• _Work to be completed_
In the records below, find the line holding "Du har mulighed" and the line holding "privat feriebolig på Sjælland hos os.". Set down both, with every line between them, exactly.

• _Stored entries_
--------
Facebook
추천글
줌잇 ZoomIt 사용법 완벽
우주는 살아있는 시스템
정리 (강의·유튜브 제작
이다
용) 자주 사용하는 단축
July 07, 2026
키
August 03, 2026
--------
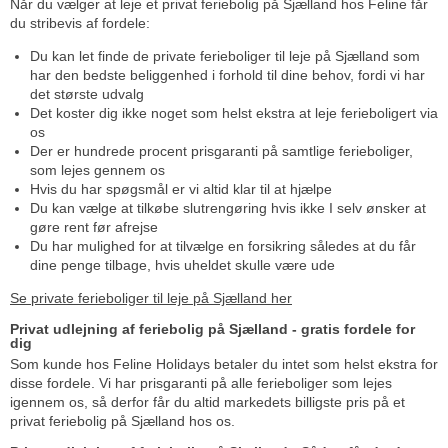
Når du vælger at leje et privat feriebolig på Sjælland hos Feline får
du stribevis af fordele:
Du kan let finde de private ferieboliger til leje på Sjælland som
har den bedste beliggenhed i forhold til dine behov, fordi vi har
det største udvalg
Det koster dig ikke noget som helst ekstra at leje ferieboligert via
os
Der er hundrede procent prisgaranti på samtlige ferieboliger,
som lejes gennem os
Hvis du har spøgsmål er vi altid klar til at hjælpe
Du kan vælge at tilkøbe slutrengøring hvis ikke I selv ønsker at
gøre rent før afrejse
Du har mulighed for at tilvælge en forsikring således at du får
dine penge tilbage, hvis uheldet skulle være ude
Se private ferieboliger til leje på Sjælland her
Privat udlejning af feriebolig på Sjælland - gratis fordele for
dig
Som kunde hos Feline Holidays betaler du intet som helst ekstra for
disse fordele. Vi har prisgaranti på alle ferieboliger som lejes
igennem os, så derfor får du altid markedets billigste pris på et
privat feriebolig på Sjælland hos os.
--------
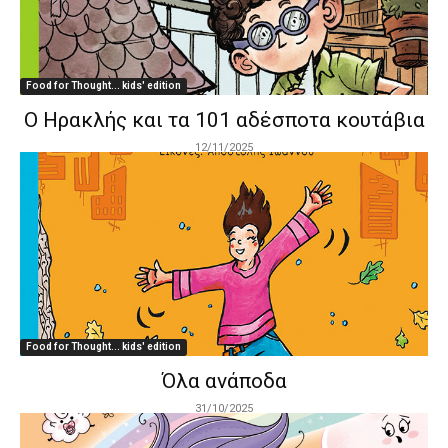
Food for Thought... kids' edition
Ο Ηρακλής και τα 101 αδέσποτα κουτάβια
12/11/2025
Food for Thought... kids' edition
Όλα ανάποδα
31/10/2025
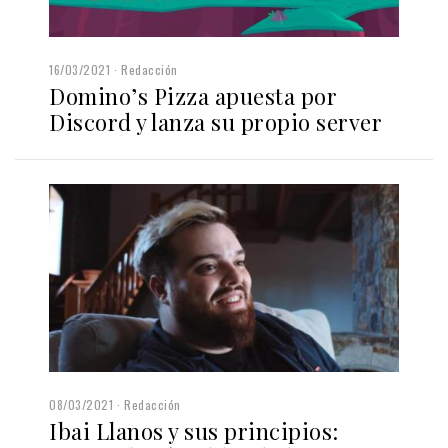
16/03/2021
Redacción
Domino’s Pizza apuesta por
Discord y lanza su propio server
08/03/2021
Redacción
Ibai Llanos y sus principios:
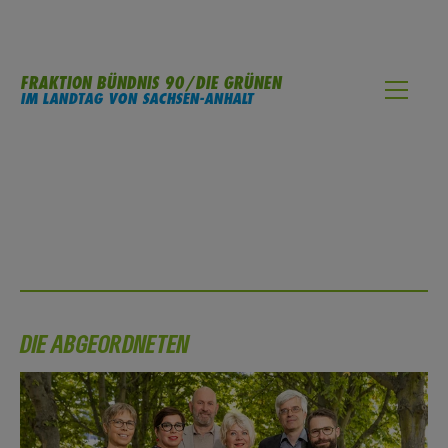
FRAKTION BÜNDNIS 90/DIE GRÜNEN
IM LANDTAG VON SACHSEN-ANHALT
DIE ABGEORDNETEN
--------
• _Problem solution_
Du har mulighed for at tilvælge en forsikring således at du får
dine penge tilbage, hvis uheldet skulle være ude
Se private ferieboliger til leje på Sjælland her
Privat udlejning af feriebolig på Sjælland - gratis fordele for
dig
Som kunde hos Feline Holidays betaler du intet som helst ekstra for
disse fordele. Vi har prisgaranti på alle ferieboliger som lejes
igennem os, så derfor får du altid markedets billigste pris på et
privat feriebolig på Sjælland hos os.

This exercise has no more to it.